For the entries below, print exactly the lines between the line holding "Nasional (326, 75)" and the line holding "Masa Pandemi, Sidang", inclusive, and nothing else.

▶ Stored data
>>

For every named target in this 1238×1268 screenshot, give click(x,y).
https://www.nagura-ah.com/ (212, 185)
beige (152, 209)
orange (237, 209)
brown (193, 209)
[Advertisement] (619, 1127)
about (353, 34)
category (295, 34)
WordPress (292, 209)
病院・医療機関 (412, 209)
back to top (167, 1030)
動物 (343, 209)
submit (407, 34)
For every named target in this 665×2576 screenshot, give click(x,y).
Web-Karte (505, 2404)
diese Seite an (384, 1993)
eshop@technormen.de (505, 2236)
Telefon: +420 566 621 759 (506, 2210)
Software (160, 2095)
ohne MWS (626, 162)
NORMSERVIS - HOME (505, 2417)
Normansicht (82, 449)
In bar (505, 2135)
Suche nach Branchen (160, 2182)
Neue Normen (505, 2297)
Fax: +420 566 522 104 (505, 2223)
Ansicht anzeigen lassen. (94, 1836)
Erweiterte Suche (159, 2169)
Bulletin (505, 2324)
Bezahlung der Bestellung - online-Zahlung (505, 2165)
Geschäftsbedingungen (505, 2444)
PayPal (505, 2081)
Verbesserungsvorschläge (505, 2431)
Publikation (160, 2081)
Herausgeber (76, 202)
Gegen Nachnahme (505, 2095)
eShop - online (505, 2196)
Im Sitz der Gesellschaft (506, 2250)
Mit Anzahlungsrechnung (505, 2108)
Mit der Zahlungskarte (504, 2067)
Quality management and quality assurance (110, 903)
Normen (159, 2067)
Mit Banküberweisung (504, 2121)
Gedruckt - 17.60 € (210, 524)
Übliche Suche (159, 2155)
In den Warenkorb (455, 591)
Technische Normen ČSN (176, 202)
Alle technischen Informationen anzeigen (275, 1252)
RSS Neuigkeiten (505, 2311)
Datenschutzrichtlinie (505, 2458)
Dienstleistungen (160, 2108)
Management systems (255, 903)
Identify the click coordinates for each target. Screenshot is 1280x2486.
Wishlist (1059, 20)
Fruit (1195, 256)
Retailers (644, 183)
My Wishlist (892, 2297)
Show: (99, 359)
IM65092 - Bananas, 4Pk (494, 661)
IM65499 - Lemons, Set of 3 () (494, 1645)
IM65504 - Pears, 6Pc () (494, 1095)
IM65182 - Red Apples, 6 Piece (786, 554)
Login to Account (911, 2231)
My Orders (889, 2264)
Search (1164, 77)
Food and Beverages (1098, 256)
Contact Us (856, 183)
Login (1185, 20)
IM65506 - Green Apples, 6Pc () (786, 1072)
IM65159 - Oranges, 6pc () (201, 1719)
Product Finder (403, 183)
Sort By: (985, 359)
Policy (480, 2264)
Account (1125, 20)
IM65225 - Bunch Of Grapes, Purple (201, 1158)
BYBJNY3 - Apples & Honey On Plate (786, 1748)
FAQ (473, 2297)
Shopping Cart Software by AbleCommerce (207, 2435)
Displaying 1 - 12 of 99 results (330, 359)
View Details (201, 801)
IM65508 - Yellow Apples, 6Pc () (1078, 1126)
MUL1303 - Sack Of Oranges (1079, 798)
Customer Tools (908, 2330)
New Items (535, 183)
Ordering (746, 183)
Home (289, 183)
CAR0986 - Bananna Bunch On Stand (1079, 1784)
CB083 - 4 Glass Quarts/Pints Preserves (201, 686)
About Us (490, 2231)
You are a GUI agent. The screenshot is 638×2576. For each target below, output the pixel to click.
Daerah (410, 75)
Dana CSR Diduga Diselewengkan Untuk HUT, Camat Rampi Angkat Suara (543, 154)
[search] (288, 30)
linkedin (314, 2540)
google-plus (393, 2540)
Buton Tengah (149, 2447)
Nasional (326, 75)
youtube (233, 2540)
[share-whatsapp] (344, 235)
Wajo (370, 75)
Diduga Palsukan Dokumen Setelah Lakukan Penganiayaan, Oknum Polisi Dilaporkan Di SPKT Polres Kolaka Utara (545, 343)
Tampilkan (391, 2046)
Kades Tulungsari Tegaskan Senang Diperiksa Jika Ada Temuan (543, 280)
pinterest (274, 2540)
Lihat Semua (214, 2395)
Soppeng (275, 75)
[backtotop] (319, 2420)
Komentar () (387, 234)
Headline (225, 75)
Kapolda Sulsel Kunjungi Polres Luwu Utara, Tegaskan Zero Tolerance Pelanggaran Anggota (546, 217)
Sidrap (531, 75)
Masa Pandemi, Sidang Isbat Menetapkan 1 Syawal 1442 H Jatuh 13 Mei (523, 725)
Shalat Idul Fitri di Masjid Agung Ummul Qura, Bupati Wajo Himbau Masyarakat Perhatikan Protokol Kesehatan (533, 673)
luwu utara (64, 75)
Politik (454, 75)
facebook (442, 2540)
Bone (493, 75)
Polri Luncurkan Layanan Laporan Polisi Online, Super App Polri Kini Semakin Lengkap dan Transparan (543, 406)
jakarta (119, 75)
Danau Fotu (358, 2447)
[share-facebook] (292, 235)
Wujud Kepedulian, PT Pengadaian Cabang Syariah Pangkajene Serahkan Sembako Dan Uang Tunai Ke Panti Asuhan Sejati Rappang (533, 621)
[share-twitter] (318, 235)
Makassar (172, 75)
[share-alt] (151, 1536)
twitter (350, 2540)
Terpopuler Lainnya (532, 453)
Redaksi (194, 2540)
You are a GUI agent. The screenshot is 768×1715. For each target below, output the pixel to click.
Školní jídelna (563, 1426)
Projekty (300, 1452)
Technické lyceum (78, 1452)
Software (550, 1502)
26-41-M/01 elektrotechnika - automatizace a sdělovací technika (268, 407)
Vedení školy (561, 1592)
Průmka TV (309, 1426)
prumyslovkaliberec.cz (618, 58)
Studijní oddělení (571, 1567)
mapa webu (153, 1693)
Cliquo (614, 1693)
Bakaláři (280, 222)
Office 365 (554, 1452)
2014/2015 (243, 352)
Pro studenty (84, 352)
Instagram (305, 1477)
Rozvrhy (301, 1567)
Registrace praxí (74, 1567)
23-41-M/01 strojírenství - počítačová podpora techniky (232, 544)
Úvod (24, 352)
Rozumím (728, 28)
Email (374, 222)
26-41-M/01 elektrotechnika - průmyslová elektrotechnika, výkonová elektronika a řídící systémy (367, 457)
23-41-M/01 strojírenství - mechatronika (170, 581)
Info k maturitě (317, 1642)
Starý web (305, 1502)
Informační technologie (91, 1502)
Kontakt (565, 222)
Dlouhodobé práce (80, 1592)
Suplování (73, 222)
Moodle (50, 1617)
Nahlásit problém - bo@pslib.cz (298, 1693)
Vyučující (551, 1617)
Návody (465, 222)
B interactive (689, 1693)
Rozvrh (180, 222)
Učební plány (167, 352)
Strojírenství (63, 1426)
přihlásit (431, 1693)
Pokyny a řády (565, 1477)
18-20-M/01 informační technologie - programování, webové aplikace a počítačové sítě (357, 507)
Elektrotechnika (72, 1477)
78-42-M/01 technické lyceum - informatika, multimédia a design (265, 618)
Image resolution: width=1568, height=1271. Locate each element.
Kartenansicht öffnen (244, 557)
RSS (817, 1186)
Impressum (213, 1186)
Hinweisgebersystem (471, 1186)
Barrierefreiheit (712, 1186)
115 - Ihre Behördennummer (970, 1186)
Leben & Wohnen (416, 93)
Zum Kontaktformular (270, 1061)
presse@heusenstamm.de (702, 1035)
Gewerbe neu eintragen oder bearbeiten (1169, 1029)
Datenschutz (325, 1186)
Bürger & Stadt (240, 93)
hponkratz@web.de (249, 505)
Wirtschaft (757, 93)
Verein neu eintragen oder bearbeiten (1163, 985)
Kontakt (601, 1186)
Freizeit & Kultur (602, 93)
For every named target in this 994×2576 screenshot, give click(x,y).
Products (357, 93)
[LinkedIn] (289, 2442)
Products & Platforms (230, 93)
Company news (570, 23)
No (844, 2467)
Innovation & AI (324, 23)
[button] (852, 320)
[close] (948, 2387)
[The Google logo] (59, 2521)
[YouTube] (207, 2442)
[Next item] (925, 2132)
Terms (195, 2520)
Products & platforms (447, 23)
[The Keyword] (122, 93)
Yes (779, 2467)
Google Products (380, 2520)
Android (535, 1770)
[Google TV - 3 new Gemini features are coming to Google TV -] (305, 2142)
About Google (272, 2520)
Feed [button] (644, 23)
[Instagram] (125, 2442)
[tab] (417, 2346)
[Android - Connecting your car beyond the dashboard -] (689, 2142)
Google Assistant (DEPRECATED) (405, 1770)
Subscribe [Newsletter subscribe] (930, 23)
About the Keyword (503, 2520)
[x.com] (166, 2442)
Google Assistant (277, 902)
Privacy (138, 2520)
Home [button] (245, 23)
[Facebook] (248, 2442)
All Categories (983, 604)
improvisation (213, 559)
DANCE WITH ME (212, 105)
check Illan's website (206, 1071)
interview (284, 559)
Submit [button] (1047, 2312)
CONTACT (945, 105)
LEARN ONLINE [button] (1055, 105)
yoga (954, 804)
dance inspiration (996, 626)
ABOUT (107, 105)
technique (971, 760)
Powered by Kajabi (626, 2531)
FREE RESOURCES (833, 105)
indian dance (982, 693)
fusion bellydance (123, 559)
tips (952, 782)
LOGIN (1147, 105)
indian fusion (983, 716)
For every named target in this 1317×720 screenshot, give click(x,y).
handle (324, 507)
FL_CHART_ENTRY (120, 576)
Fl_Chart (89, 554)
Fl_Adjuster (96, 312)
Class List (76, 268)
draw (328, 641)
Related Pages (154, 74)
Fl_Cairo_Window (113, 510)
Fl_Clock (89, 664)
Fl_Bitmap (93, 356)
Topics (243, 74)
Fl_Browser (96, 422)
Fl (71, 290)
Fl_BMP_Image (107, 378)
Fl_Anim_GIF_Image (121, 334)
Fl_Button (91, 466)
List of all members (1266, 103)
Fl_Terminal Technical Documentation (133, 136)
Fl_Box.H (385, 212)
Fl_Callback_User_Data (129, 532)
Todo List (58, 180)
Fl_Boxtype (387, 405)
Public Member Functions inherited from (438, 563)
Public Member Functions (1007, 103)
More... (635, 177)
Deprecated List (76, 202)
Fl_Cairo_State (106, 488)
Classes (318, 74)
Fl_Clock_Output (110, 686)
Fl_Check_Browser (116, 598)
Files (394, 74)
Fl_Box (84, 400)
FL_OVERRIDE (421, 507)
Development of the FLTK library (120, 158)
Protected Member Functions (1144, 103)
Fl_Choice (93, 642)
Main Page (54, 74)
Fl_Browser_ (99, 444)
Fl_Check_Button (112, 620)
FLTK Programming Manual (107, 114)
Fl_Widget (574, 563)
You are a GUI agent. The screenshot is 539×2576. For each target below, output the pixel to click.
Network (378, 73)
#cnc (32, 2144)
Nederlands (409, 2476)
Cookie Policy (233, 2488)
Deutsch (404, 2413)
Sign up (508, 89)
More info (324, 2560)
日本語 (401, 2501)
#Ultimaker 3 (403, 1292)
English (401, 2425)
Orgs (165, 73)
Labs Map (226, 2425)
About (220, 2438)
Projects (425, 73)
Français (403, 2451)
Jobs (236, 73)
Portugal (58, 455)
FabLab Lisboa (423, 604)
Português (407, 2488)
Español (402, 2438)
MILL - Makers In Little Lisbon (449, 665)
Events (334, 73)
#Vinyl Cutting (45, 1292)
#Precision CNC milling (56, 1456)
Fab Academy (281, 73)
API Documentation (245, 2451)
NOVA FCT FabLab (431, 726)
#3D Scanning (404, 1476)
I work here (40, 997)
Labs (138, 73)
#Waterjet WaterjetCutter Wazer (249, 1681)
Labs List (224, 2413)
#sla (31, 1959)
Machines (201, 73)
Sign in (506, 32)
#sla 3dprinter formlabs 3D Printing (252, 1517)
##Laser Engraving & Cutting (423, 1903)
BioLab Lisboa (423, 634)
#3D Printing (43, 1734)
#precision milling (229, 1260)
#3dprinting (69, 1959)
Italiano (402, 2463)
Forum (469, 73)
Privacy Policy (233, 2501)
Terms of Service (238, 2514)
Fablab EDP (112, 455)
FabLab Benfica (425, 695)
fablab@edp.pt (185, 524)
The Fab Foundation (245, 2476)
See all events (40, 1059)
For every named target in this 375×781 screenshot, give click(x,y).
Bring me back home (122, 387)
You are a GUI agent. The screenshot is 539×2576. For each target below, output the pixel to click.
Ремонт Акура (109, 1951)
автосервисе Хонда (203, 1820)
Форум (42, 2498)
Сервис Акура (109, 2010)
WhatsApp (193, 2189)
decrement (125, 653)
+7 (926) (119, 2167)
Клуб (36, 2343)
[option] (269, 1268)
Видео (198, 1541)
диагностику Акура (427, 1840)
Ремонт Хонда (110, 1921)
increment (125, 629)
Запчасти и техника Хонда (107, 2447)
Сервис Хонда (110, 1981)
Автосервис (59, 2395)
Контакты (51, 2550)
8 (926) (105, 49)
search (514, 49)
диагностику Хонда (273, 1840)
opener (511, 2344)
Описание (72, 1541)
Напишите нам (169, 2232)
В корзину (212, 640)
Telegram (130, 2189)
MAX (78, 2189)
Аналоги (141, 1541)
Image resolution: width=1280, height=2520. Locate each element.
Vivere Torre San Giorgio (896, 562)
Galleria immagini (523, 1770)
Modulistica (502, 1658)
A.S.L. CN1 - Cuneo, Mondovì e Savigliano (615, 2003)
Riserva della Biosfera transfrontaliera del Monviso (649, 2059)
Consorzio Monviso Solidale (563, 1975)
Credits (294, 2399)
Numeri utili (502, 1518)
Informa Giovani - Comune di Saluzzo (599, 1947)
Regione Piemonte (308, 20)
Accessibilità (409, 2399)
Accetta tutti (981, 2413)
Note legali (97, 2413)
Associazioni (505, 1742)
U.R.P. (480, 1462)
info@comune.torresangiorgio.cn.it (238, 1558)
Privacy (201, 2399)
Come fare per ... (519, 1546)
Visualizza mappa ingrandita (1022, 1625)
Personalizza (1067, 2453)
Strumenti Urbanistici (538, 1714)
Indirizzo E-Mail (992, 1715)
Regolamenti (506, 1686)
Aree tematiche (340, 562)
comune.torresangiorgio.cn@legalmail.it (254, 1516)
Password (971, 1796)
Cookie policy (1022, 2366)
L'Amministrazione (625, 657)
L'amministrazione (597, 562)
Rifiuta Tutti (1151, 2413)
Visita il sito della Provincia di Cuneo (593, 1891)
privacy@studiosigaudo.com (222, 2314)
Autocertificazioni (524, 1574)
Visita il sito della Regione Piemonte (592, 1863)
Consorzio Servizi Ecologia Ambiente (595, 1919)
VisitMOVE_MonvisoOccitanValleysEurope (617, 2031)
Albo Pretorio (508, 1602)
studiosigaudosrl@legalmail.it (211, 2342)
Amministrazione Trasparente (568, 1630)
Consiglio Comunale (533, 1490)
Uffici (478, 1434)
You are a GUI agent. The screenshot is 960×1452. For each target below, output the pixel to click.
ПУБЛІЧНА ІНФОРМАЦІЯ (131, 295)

<<

▶ Written response
Nasional (326, 75)
youtube (233, 2540)
[share-whatsapp] (344, 235)
Wajo (370, 75)
Diduga Palsukan Dokumen Setelah Lakukan Penganiayaan, Oknum Polisi Dilaporkan Di SPKT Polres Kolaka Utara (545, 343)
Tampilkan (391, 2046)
Kades Tulungsari Tegaskan Senang Diperiksa Jika Ada Temuan (543, 280)
pinterest (274, 2540)
Lihat Semua (214, 2395)
Soppeng (275, 75)
[backtotop] (319, 2420)
Komentar () (387, 234)
Headline (225, 75)
Kapolda Sulsel Kunjungi Polres Luwu Utara, Tegaskan Zero Tolerance Pelanggaran Anggota (546, 217)
Sidrap (531, 75)
Masa Pandemi, Sidang Isbat Menetapkan 1 Syawal 1442 H Jatuh 13 Mei (523, 725)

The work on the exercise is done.